UCLA football coach Chip Kelly and offensive line coach Tim Drevno are tasked with putting together the best combination to protect UCLA’s top two offensive playmakers, quarterback Dorian Thompson-Robinson and running back Zach Charbonnet, for the season opener against Bowling Green on Sept. 3.
The offensive line unit did have some key departures, including position coach Justin Frye, during the offseason, but there’s enough returning experience to help keep up with last year’s production.
The line’s interior will feature center Sam Marrazzo and a combination of Jon Gaines II, Duke Clemens and Atonio Mafi at two guard spots.
There’s still a sense of competition for the two tackle spots that could carry on throughout the final week of camp. Last year’s starter were Alec Anderson and Sean Rhyan, who decided to forgo their remaining eligibility to pursue careers in the NFL.
Rhyan was drafted by the Green Bay Packers in the third round with the 92nd overall pick, after starting at left tackle for all 31 games during his three years with the Bruins. Anderson started 20 games during his four years with the program before signing with the Buffalo Bills as an undrafted free agent.
Raiqwon O’Neal, a redshirt junior transfer from Rutgers, appears to be the solution for the void left by Rhyan on the left side of the line.
“While losing Sean and Alec who had a lot of experience, it’s great to have another guy come in with the same amount of experience,” Mafi said. “Most of us have played a lot before, so just having another guy that has the experience, even though it was in the Big Ten (Conference), is good for us.”
O’Neal has already left an early impression on members of the program, following his arrival in late June.
“He has really good football acumen,” coach Chip Kelly said. “He’s a smart kid when it comes to football. … We’re impressed with his retention and his athleticism.”
O’Neal was the starter at left tackle for 21 of the 32 games he played at Rutgers.
The Bruins’ veteran offensive linemen are able to use their experience to help O’Neal and Jaylan Jeffers, a transfer from Oregon, with the terminology that is different from their previous programs.
True freshman Sam Yoon (Loyola High) has also received high praise from the veterans ahead of him.
“He’s coming in and picked up on stuff really fast,” Marrazzo said about Yoon. “He’s really mature and takes all of his notes and I couldn’t be happier with where we are all going.”

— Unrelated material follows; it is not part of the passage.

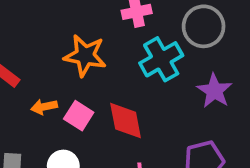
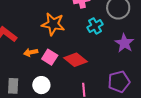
cyan cross: (161, 59) -> (95, 26), size x0.7
red diamond: (126, 121) -> (76, 60), turned -40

Marrazzo said he’s back at full strength throughout training camp, after overcoming leg injuries in each of the past two seasons. His absence created a need for the other Bruins to be versatile and play at other positions along the line.
“Versatility is always big on this offensive line so everybody’s getting reps everywhere,” Gaines said. “Everyone’s competing really hard and that’s just going to make the best five rise.”
Kelly and Drevno continue to work through the rest of the training camp to find the answer at right tackle, which is one of the remaining position battles.
Redshirt freshman Garrett DiGiorgio and redshirt senior Tyler Manoa are among the potential candidates for the job.
DiGiorgio received praise for how quickly he was coming along as a true freshman last season but saw limited action, playing in the season opener against Hawaii and one start at right tackle against Utah.
Manoa played in 41 games as a defensive lineman or as a special teams player over the last four years but is now on the offensive line in search of a new opportunity.
Manoa became the fourth defensive lineman in as many years to make the switch over to offense.